RECORDS SHOWN -

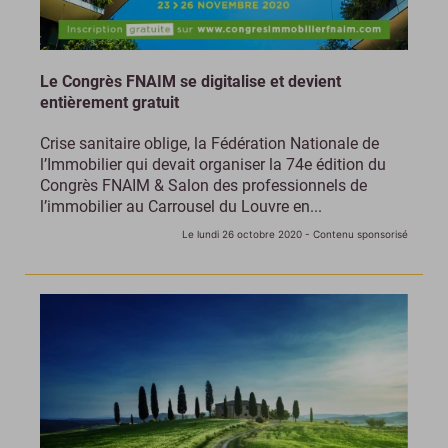
Le Congrès FNAIM se digitalise et devient
entièrement gratuit
Crise sanitaire oblige, la Fédération Nationale de
l’Immobilier qui devait organiser la 74e édition du
Congrès FNAIM & Salon des professionnels de
l’immobilier au Carrousel du Louvre en...
Le lundi 26 octobre 2020
- Contenu sponsorisé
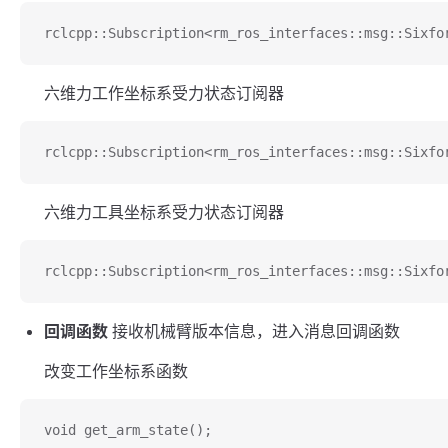
rclcpp::Subscription<rm_ros_interfaces::msg::Sixfo
六维力工作坐标系受力状态订阅器
rclcpp::Subscription<rm_ros_interfaces::msg::Sixfo
六维力工具坐标系受力状态订阅器
rclcpp::Subscription<rm_ros_interfaces::msg::Sixfo
回调函数
接收机械臂版本信息，进入消息回调函数
改变工作坐标系函数
void get_arm_state();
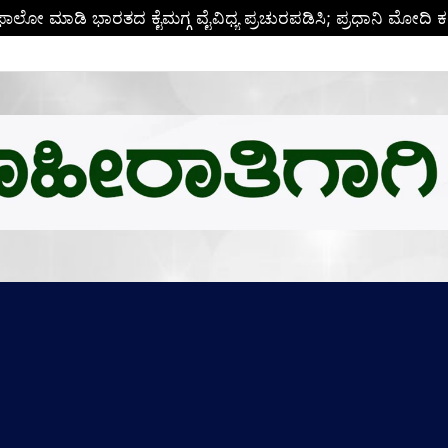
ಬಿ.ಎಂ.ಗೆ ಚಿನ್ನದ ಪದಕದ ಗರಿ: ಉನ್ನತ ಸಂಶೋಧನೆಗೆ ಅಮೆರಿಕಕ್ಕೆ ಪಯಣ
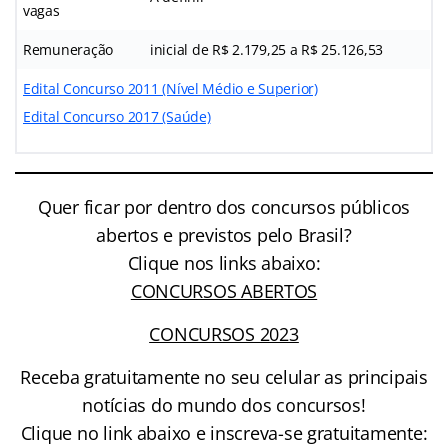
vagas
Remuneração
inicial de R$ 2.179,25 a R$ 25.126,53
Edital Concurso 2011 (Nível Médio e Superior)
Edital Concurso 2017 (Saúde)
Quer ficar por dentro dos concursos públicos
abertos e previstos pelo Brasil?
Clique nos links abaixo:
CONCURSOS ABERTOS
CONCURSOS 2023
Receba gratuitamente no seu celular as principais
notícias do mundo dos concursos!
Clique no link abaixo e inscreva-se gratuitamente:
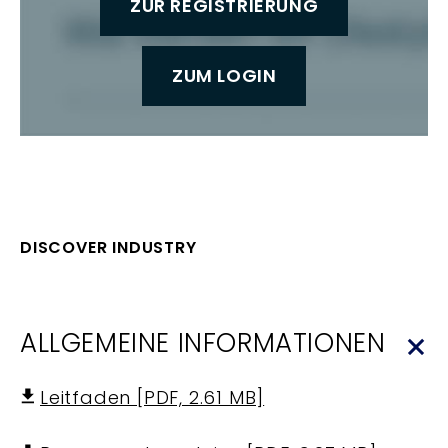
ZUR REGISTRIERUNG
ZUM LOGIN
DISCOVER INDUSTRY
ALLGEMEINE INFORMATIONEN
Leitfaden [PDF, 2.61 MB]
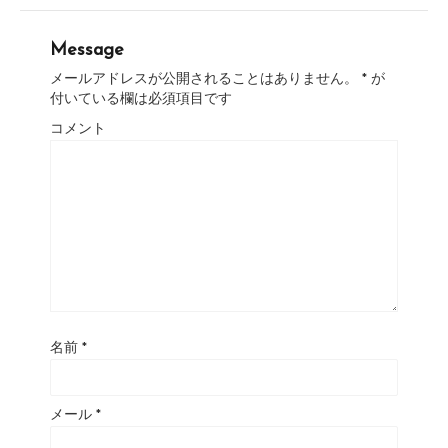
Message
メールアドレスが公開されることはありません。
*
が
付いている欄は必須項目です
コメント
名前
*
メール
*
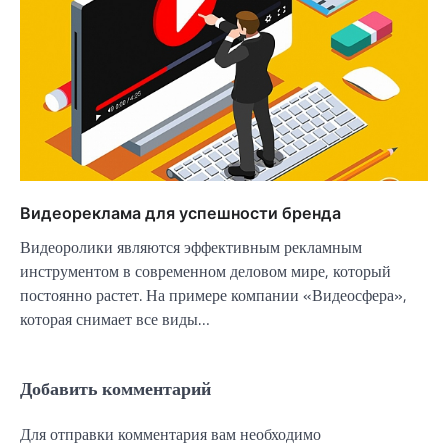
Видеореклама для успешности бренда
Видеоролики являются эффективным рекламным
инструментом в современном деловом мире, который
постоянно растет. На примере компании «Видеосфера»,
которая снимает все виды…
Добавить комментарий
Для отправки комментария вам необходимо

WORK INSTRUCTION -
Print each line of the listing exactly and include no pictures.

SOLUTION TO THE EXERCISE -
Le Congrès FNAIM se digitalise et devient
entièrement gratuit
Crise sanitaire oblige, la Fédération Nationale de
l’Immobilier qui devait organiser la 74e édition du
Congrès FNAIM & Salon des professionnels de
l’immobilier au Carrousel du Louvre en...
Le lundi 26 octobre 2020
- Contenu sponsorisé
rclcpp::Subscription<rm_ros_interfaces::msg::Sixfo
六维力工作坐标系受力状态订阅器
rclcpp::Subscription<rm_ros_interfaces::msg::Sixfo
六维力工具坐标系受力状态订阅器
rclcpp::Subscription<rm_ros_interfaces::msg::Sixfo
回调函数
接收机械臂版本信息，进入消息回调函数
改变工作坐标系函数
void get_arm_state();
ಬಿ.ಎಂ.ಗೆ ಚಿನ್ನದ ಪದಕದ ಗರಿ: ಉನ್ನತ ಸಂಶೋಧನೆಗೆ ಅಮೆರಿಕಕ್ಕೆ ಪಯಣ
vagas
Remuneração
inicial de R$ 2.179,25 a R$ 25.126,53
Edital Concurso 2011 (Nível Médio e Superior)
Edital Concurso 2017 (Saúde)
Quer ficar por dentro dos concursos públicos
abertos e previstos pelo Brasil?
Clique nos links abaixo:
CONCURSOS ABERTOS
CONCURSOS 2023
Receba gratuitamente no seu celular as principais
notícias do mundo dos concursos!
Clique no link abaixo e inscreva-se gratuitamente:
ZUR REGISTRIERUNG
ZUM LOGIN
DISCOVER INDUSTRY
ALLGEMEINE INFORMATIONEN
Leitfaden [PDF, 2.61 MB]
Message
メールアドレスが公開されることはありません。
*
が
付いている欄は必須項目です
コメント
名前
*
メール
*
Видеореклама для успешности бренда
Видеоролики являются эффективным рекламным
инструментом в современном деловом мире, который
постоянно растет. На примере компании «Видеосфера»,
которая снимает все виды…
Добавить комментарий
Для отправки комментария вам необходимо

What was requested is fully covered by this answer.